Published in final edited form as: J Struct Biol. 2018 Feb 1;202(3):216–228. doi: 10.1016/j.jsb.2018.01.012

Figure 1.

Figure 1.

(A) In SBF-SEM, a heavy-atom stained, resin-embedded biological specimen is first raster-scanned with a low energy electron beam (keV). A back scattered detector (BSD) is used to image the electrons back-scattered from a certain depth of the specimen. A diamond knife, mounted in situ, then slices off a thin layer and exposes a new surface to be imaged. The block is then raised a desired height, which dictates the cutting slice thickness and the pattern repeats.
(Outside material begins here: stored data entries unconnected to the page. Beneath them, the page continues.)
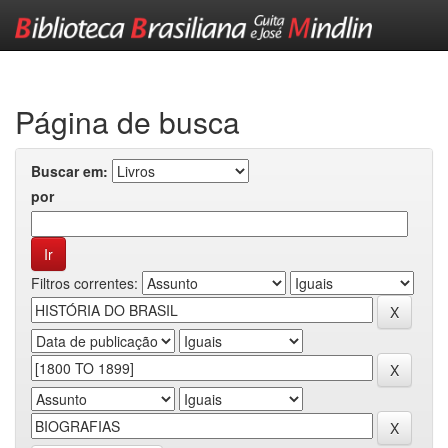
Skip
navigation
Página de busca
Buscar em:
por
Filtros correntes: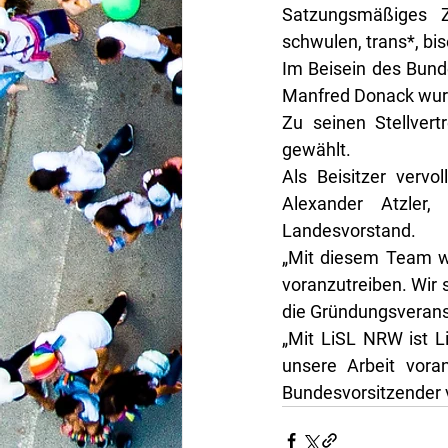
Satzungsmäßiges Zi
schwulen, trans*, bi
Im Beisein des Bun
Manfred Donack wur
Zu seinen Stellvert
gewählt.
Als Beisitzer vervo
Alexander Atzler
Landesvorstand.
„Mit diesem Team wir
voranzutreiben. Wir s
die Gründungsverans
„Mit LiSL NRW ist L
unsere Arbeit vora
Bundesvorsitzender 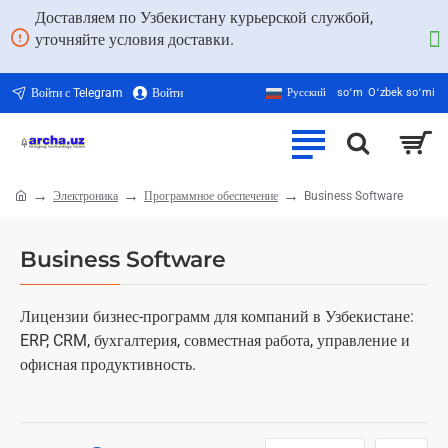
Доставляем по Узбекистану курьерской службой,
уточняйте условия доставки.
Войти с Telegram
Войти
Русский
soʻm
Oʻzbek soʻmi
Электроника
Программное обеспечение
Business Software
home
Business Software
Лицензии бизнес-программ для компаний в Узбекистане:
ERP, CRM, бухгалтерия, совместная работа, управление и
офисная продуктивность.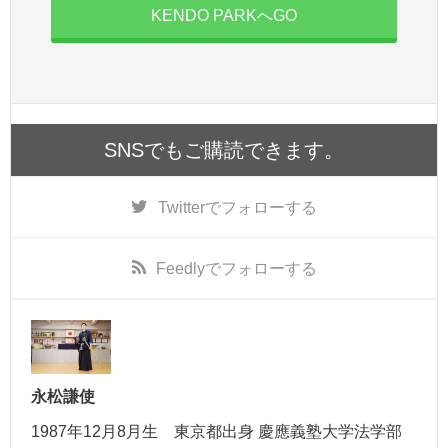
KENDO PARKへGO
SNSでもご購読できます。
Twitter
でフォローする
Feedly
でフォローする
永松謙使
1987年12月8月生 東京都出身 慶應義塾大学法学部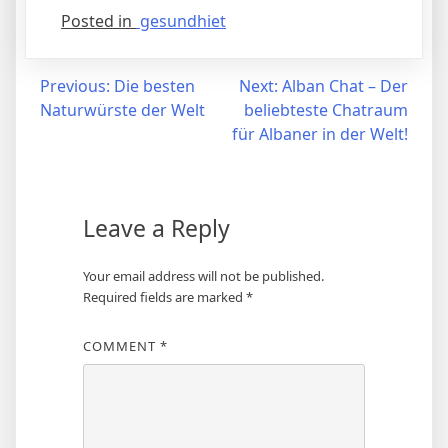
Posted in
gesundhiet
Post
Previous:
Die besten
Next:
Alban Chat – Der
Naturwürste der Welt
beliebteste Chatraum
navigation
für Albaner in der Welt!
Leave a Reply
Your email address will not be published.
Required fields are marked
*
COMMENT
*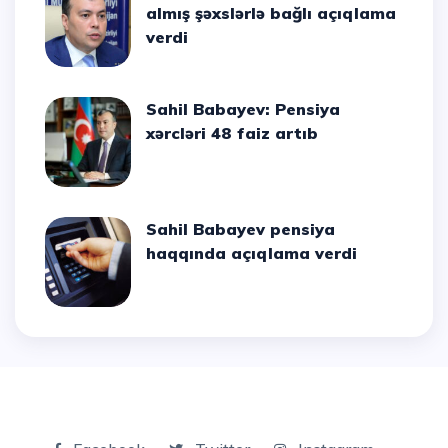
almış şəxslərlə bağlı açıqlama
verdi
Sahil Babayev: Pensiya
xərcləri 48 faiz artıb
Sahil Babayev pensiya
haqqında açıqlama verdi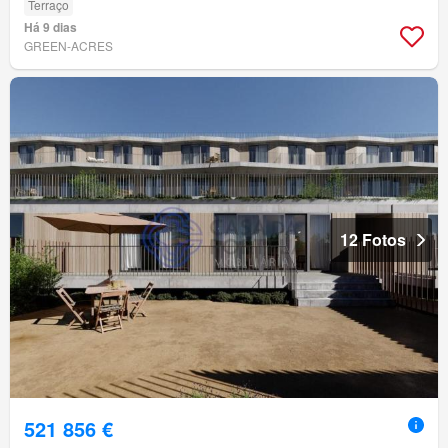
Terraço
Há 9 dias
GREEN-ACRES
12 Fotos
521 856 €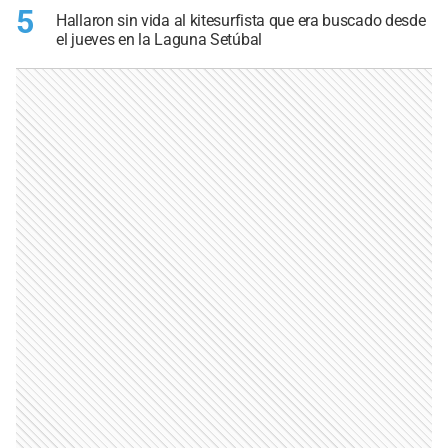
5
Hallaron sin vida al kitesurfista que era buscado desde
el jueves en la Laguna Setúbal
A series of consecutive images produces a volumetric dataset. (B) In STEM, 300 keV incident electrons have multiple ways of interacting with a thick (>1 μm) resin-embedded material: a red dotted line represents electrons that arrive at the bottom of the specimen with large displacement from the center, which land on the high angle-annular dark field (HAADF) detector; blue line represents the electrons along the central axis of the specimen which land on the on-axis bright field (BF) detector. When imaging thick specimens, the use of HAADF detector produces blurry unfocused images, while BF detector’s larger depth-of-field allows imaging of thick specimens without the loss of focus through the entire thickness of the plastic section. BF combined with tomography allows one to obtain three-dimensional structural information.